Dataset excerpts:
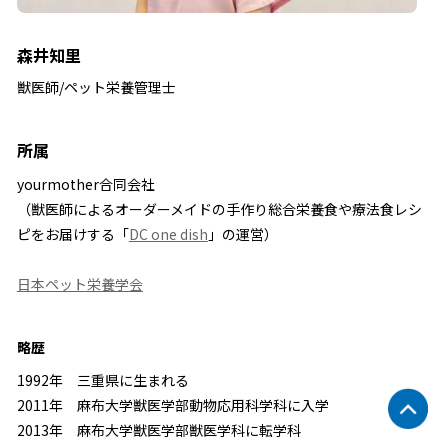
森井知里
獣医師/ペット栄養管理士
所属
yourmother合同会社
（獣医師によるオーダーメイドの手作り総合栄養食や療法食レシ
ピをお届けする「
DC one dish
」の運営）
日本ペット栄養学会
略歴
1992年 三重県に生まれる
2011年 麻布大学獣医学部動物応用科学科に入学
2013年 麻布大学獣医学部獣医学科に転学科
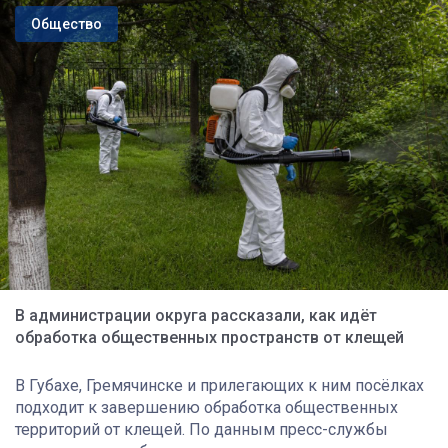
Общество
В администрации округа рассказали, как идёт
обработка общественных пространств от клещей
В Губахе, Гремячинске и прилегающих к ним посёлках
подходит к завершению обработка общественных
территорий от клещей. По данным пресс-службы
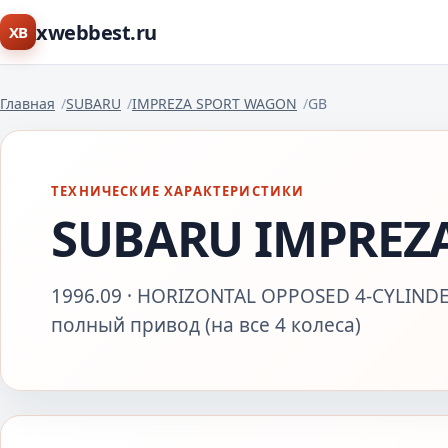
xwebbest.ru
XB
Главная
SUBARU
IMPREZA SPORT WAGON
GB
ТЕХНИЧЕСКИЕ ХАРАКТЕРИСТИКИ
SUBARU IMPREZ
1996.09 · HORIZONTAL OPPOSED 4-CYLINDE
полный привод (на все 4 колеса)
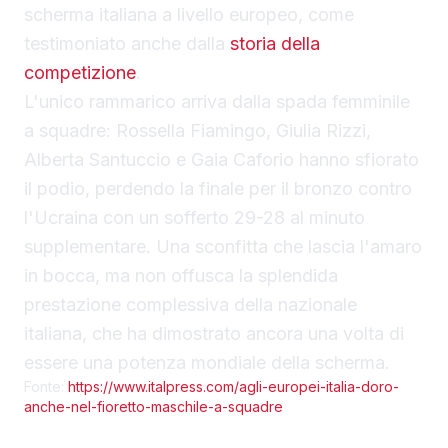
scherma italiana a livello europeo, come
testimoniato anche dalla
storia della
competizione
.
L'unico rammarico arriva dalla spada femminile
a squadre: Rossella Fiamingo, Giulia Rizzi,
Alberta Santuccio e Gaia Caforio hanno sfiorato
il podio, perdendo la finale per il bronzo contro
l'Ucraina con un sofferto 29-28 al minuto
supplementare. Una sconfitta che lascia l'amaro
in bocca, ma non offusca la splendida
prestazione complessiva della nazionale
italiana, che ha dimostrato ancora una volta di
essere una potenza mondiale della scherma.
Fonte:
https://www.italpress.com/agli-europei-italia-doro-
anche-nel-fioretto-maschile-a-squadre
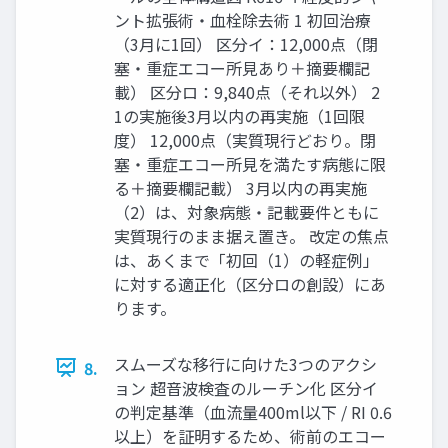
ント拡張術・血栓除去術 1 初回治療
（3月に1回） 区分イ：12,000点（閉
塞・重症エコー所見あり＋摘要欄記
載） 区分ロ：9,840点（それ以外） 2
1の実施後3月以内の再実施（1回限
度） 12,000点（実質現行どおり。閉
塞・重症エコー所見を満たす病態に限
る＋摘要欄記載） 3月以内の再実施
（2）は、対象病態・記載要件ともに
実質現行のまま据え置き。 改定の焦点
は、あくまで「初回（1）の軽症例」
に対する適正化（区分ロの創設）にあ
ります。
スムーズな移行に向けた3つのアクシ
8.
ョン 超音波検査のルーチン化 区分イ
の判定基準（血流量400ml以下 / RI 0.6
以上）を証明するため、術前のエコー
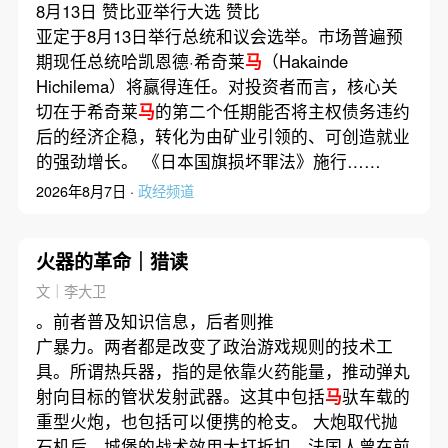
阶段
8月13日 赞比亚举行大选 赞比
亚定于8月13日举行总统和议会选举。市场普遍预
期现任总统哈凯恩德·希奇莱
马
（Hakainde
Hichilema）将赢得连任。对投资者而言，核心关
切在于希奇莱
马
的第二个任期能否将主权债务违约
后的经济企稳，转化为由矿业引领的、可创造就业
的强劲增长。 《日本国旗损坏罪法》施行……
2026年8月7日 ·
政经频道
火器的革命｜猎读
文｜李大卫
。前者普及知识信息，后者则推
广暴力。两者都是改变了政治游戏规则的技术工
具。所谓热兵器，指的是依靠火药能量，推动弹丸
射向目标的管状发射武器。这其中包括
马
驮车载的
重型火炮，也包括可以便携的枪支。 大炮取代抛
石机后，城堡的战术效用大打折扣。法国人曾在前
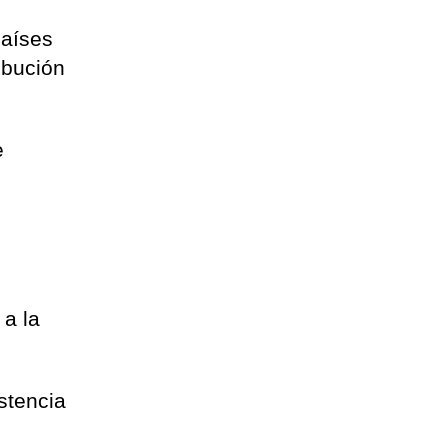
Países
ibución
e
 a la
stencia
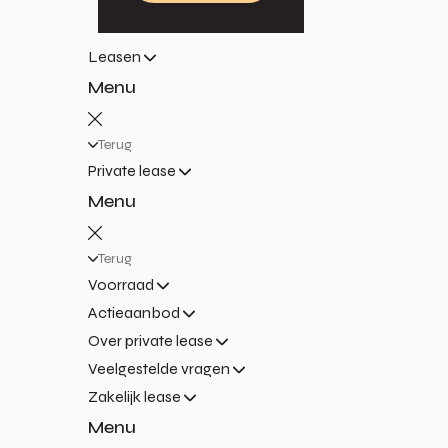
Leasen
Menu
Terug
Private lease
Menu
Terug
Voorraad
Actieaanbod
Over private lease
Veelgestelde vragen
Zakelijk lease
Menu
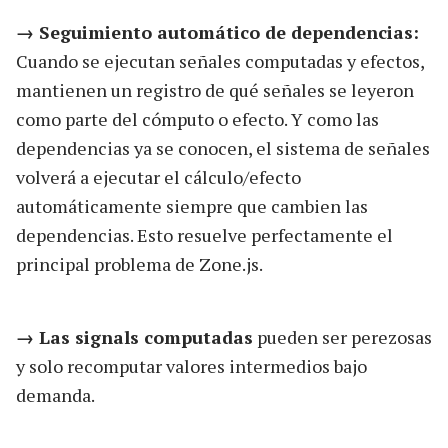
→ Seguimiento automático de dependencias:
Cuando se ejecutan señales computadas y efectos,
mantienen un registro de qué señales se leyeron
como parte del cómputo o efecto. Y como las
dependencias ya se conocen, el sistema de señales
volverá a ejecutar el cálculo/efecto
automáticamente siempre que cambien las
dependencias. Esto resuelve perfectamente el
principal problema de Zone.js.
→ Las signals computadas
pueden ser perezosas
y solo recomputar valores intermedios bajo
demanda.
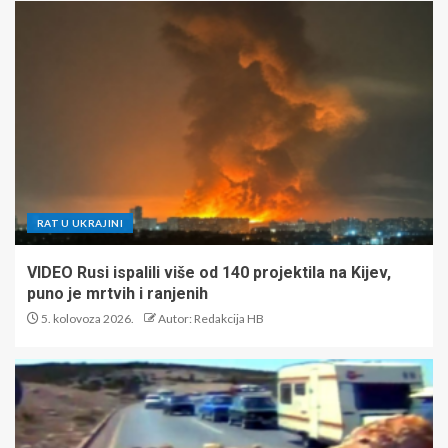
RAT U UKRAJINI
VIDEO Rusi ispalili više od 140 projektila na Kijev,
puno je mrtvih i ranjenih
5. kolovoza 2026.
Autor: Redakcija HB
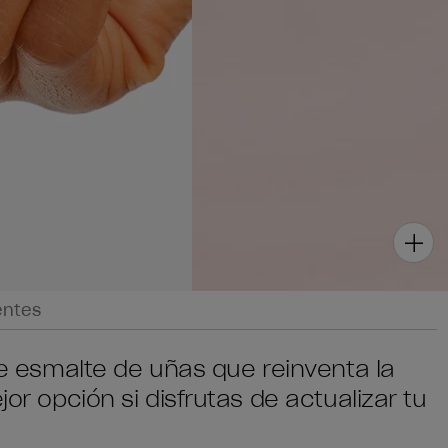
entes
 de esmalte de uñas que reinventa la
jor opción si disfrutas de actualizar tu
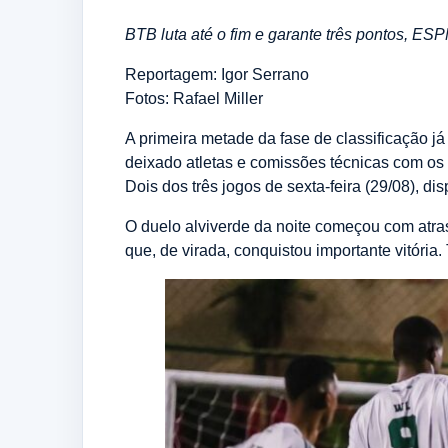
BTB luta até o fim e garante três pontos, ES
Reportagem: Igor Serrano
Fotos: Rafael Miller
A primeira metade da fase de classificação j
deixado atletas e comissões técnicas com os n
Dois dos três jogos de sexta-feira (29/08), d
O duelo alviverde da noite começou com atras
que, de virada, conquistou importante vitória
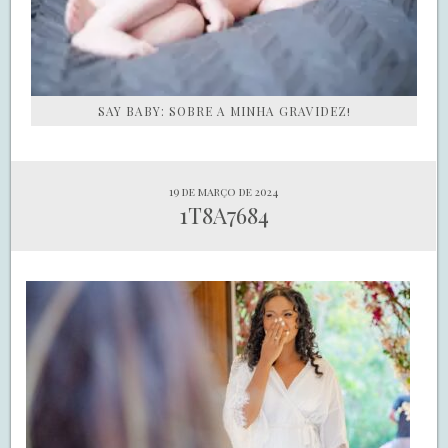
SAY BABY: SOBRE A MINHA GRAVIDEZ!
19 de março de 2024
1T8A7684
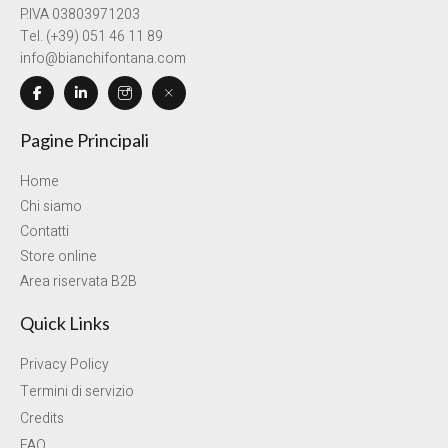
P.IVA 03803971203
Tel. (+39) 051 46 11 89
info@bianchifontana.com
Pagine Principali
Home
Chi siamo
Contatti
Store online
Area riservata B2B
Quick Links
Privacy Policy
Termini di servizio
Credits
FAQ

EXERCISE: Every line in the data that holds "squadre" should be copied out.

RESPONSE TO THE TASK:
a squadre: Rossella Fiamingo, Giulia Rizzi,
anche-nel-fioretto-maschile-a-squadre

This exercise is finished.